Das Online-Spiel von Opus Dei hatte er stundenlang gespielt und sich dabei Notizen gemacht, die er zu einer sarkastischen Email verarbeitete, in der er Änderungsvorschläge machte und Korrekturen anmerkte. Zu seiner größten Befriedigung stiegen die Opus Dei Leute auf den theologischen Disput ein, den er vom Zaun brach. Weil ihn das Tippen zu sehr anstrengte, bat er mich, die Emails für ihn zu verfassen. So lag er also in seinem Kabinett im Ledersessel, die Füße gemütlich auf dem Schreibtisch und diktierte mir genüsslich seitenweise Belehrungen, Polemik, lateinische Zitate und Verweise auf griechische Quellen in die Tastatur. Der junge Mann von der Opus Dei-Uni führte den Diskurs erbittert weiter, was Lorenzos ohnehin vorzügliche Laune weiter steigerte.
Er konnte ganze Kapitel von Augustinus oder Plotin auf Latein zitieren, es hätte nur noch gefehlt, dass er sich beiläufig die Fingernägel dabei manikürte. Ich war mittlerweile überzeugt davon, dass er tagein tagaus hinter dem Herd in einer Trattoria vor Langeweile sterben würde.
Eine Einsicht, die mir wesentlich mehr zusetzte, als ich wahrhaben wollte. Irgendwie hatte ich immer geglaubt, er würde sich für seine Trattoria und gegen das Amt entscheiden, und dann könnten die Dinge sich einfach entfalten, in die eine oder andere Richtung. Wir wären frei, freier als jetzt jedenfalls. Ich wäre freier, korrigierte ich mich gedanklich. Während ich im Moment die Wahl zwischen Skylla und Charybdis hatte: Entweder ich ging mit ihm ins Bett und wurde das, was Estefanio aus mir machen wollte, oder ich wies ihn immer wieder aufs Neue ab und verliebte mich nach jeder Zurückweisung nur noch mehr. Es gab natürlich noch eine dritte Möglichkeit, ich konnte der Welt entsagen und den Schleier nehmen. Dann hätten wir zwei Gelübde zwischen uns stehen, eine Vorstellung, die mir wenig hilfreich erschien angesichts meines Dilemmas.

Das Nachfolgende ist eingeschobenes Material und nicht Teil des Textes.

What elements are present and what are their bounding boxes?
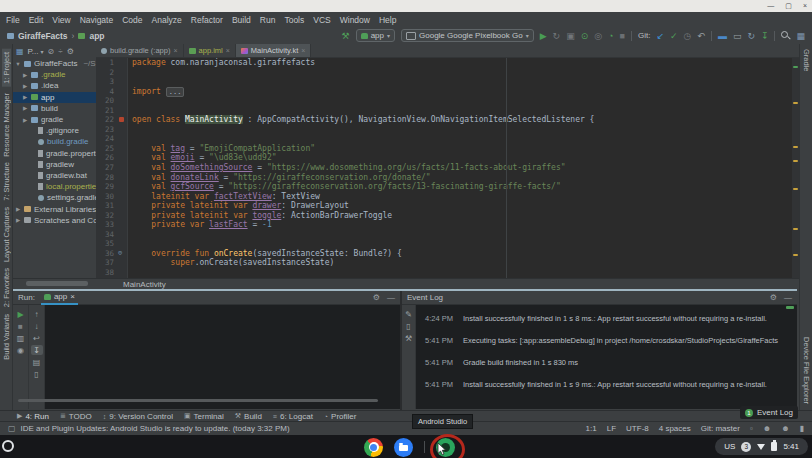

Ein Klopfen im Türrahmen unterbrach meine trüben Gedanken. Es war Hellebardier Rogler, in Jeans und Leinenhemd gekleidet und mit leicht geröteten Wangen, mit einem riesigen Strauß orangefarbener Lilien und einer großen Tafel Schweizer Schokolade bewaffnet.
„Buon giorno, Monsignore Farnese! Wie geht es Ihnen? Buon giorno Signora, ich habe mir erlaubt, also, das ist eine Kleinigkeit für Sie und ich dachte, ich habe heute frei und vielleicht haben Sie Lust auf einen Spaziergang in den Vatikanischen Gärten?“
Lorenzo starrte den jungen Mann an, als wolle er ihn zum Mittagessen verspeisen. Er setzte behutsam die Füße auf den Boden und erhob sich, vielleicht nicht gerade mit der Geschmeidigkeit, aber doch mit der Angriffslust eines Panthers.
„Die Signora ist gerade unabkömmlich und ich frage mich, was Sie sich eigentlich herausnehmen, indem Sie hier-“, knurrte er, während ich mich beeilte, mich zwischen die beiden Männer zu werfen.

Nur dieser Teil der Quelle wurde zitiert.